Le soleil se lève à l’est. Sa lumière est encore timide, à peine visible, mais elle suffit déjà à le faire se sentir inconfortable. Comme une courbature qui s’éveille. Et pourtant… elle est aussi splendide. Parée de couleurs et d’éclats qu’un humain est incapable de percevoir.
Des murs de bois.
Des murs de bois à l’odeur de vieil arbre. De vieille résine endormie. De vieille terre. La cave est parfaitement aménagée, Akasha s’y est déjà réfugiée alors que dehors, l’aube s’achève.
Un regret.
Celui de devoir abandonner quelqu’un en arrière.
Et puis le battement, unique, affreusement douloureux, d’un coeur asséché.

 

Shekil ouvrit les yeux avec une brusque inspiration, surgissant de son sommeil comme un noyé de la mort, son corps courbatu se crispant brièvement avant de se relâcher avec brutalité, le faisant gémir.

Il était vivant.

Grâces.

Il était vivant…

Armand ne l’avait pas tué.

Il en aurait pleuré de rage s’il en avait eut l’énergie. A la place, il ne laissa échapper que deux larmes de désespoir amer et se força à regarder autour de lui. Une odeur agréable de pin et de vieille résine flottait dans la pièce où il reposait, portée par une brise entrant librement par deux fenêtres grandes ouvertes dont les rideaux légers virevoltaient dans la bise. La lumière du soleil entrait à flot par l’ouverture, éclaboussant sans retenue une petite table basse, l’âtre en pierre d’une vieille cheminée, les murs de bois, et les deux fauteuils bordant le divan sur lequel on l’avait allongé.

Un salon donc.

Un salon donnant sur l’extérieur, et dont on avait laissé fenêtres et portes ouvertes.

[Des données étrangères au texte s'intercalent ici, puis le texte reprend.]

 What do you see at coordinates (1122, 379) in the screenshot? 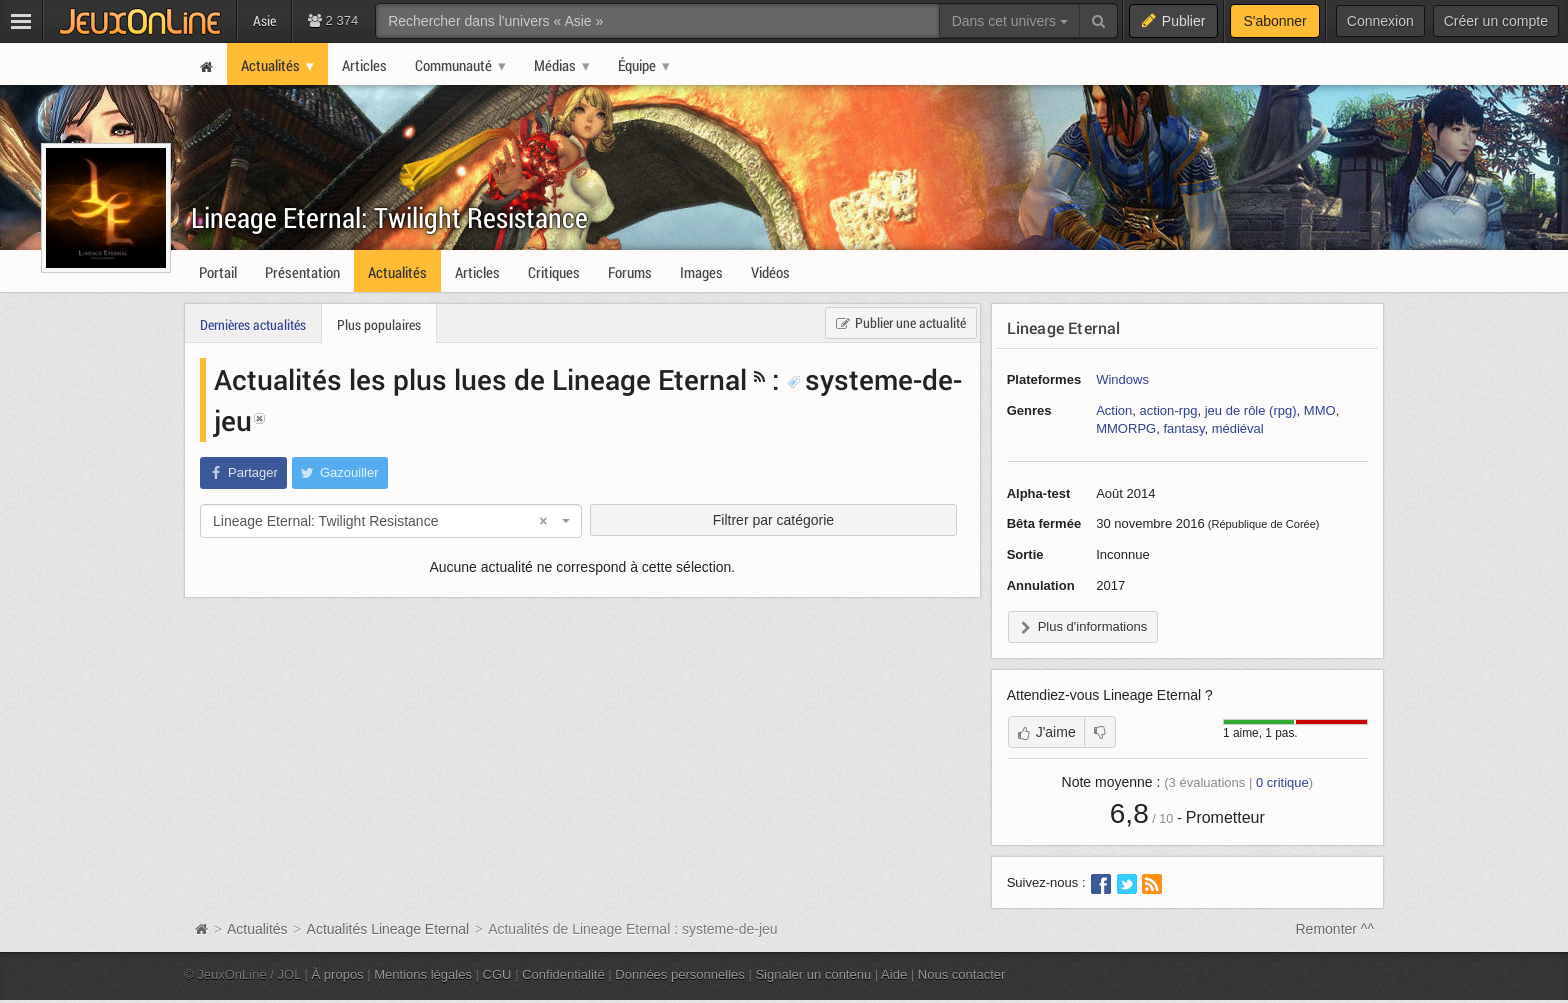 I see `Windows` at bounding box center [1122, 379].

Peut-être était-il mort, finalement.

Ça ne ressemblait pas à Armand ce genre de négligences.

Ni ce genre de décors champêtre.

Du peut qu’il pouvait voir depuis sa couche, de l’herbe arrivait presque jusqu’au pas de la porte ouverte. Et dans le lointain, il lui semblait deviner l’éclat scintillant d’une masse d’eau. Une rivière peut-être. Ou un lac. Bien qu’encore bourdonnantes, ses oreilles ne captaient pas les bruits habituels de la civilisation. Pas de voitures, pas de calèches, pas bruit de circulation ni de voix humaines. Rien que le vent, quelques oiseaux, et le silence…

A mesure que son esprit prenait la mesure de son environnement, son corps lui prenait celle de son absence de souffrance. Il aurait dû avoir mal pourtant, il en était presque sûr. Une partie confuse de sa mémoire lui parlait d’asservissement, de terreur, de bête monstrueuse arrachant à son corps de larges morceaux de chairs, d’une paire d’yeux rouges venus lui dévorer l’âme. Mais ses muscles et ses os lui chantaient autre chose. Il se sentait… bien. Étrangement bien. Comme si rien de ces derniers mois (cette dernière année?) ne s’étaient réellement passé. Comme si tout ça n’avait été qu’un mauvais rêve.

Il s’arrêta sur cette pensée.

Était-ce possible ?

Avait-il cauchemardé ? Sa dernière rencontre avec Armand, dans le bâtiment en ruine, l’avait-il laissé tellement affaiblit que son cerveau, pétri de peur animale, avait spéculé sur les conséquences de son échec ? A moins que ça ne soit un poison quelconque qui l’aurait fait délirer ?… Mais… non… trop de choses ne concordaient pas. Un autre que lui se serait peut-être laissé aller a cette réconfortante chimère, mais Shekil était Shekil. Un Aria. Une machine de guerre. Le plus jeune chasseur du clan à avoir dix-sept vampires à ton tableau de chasse.

Il n’était pas arrivé au rang de tueur d’argent en se berçant de chimères.

Tout ce qu’il avait vécu était réel.

Il lui manquait simplement une partie de l’histoire.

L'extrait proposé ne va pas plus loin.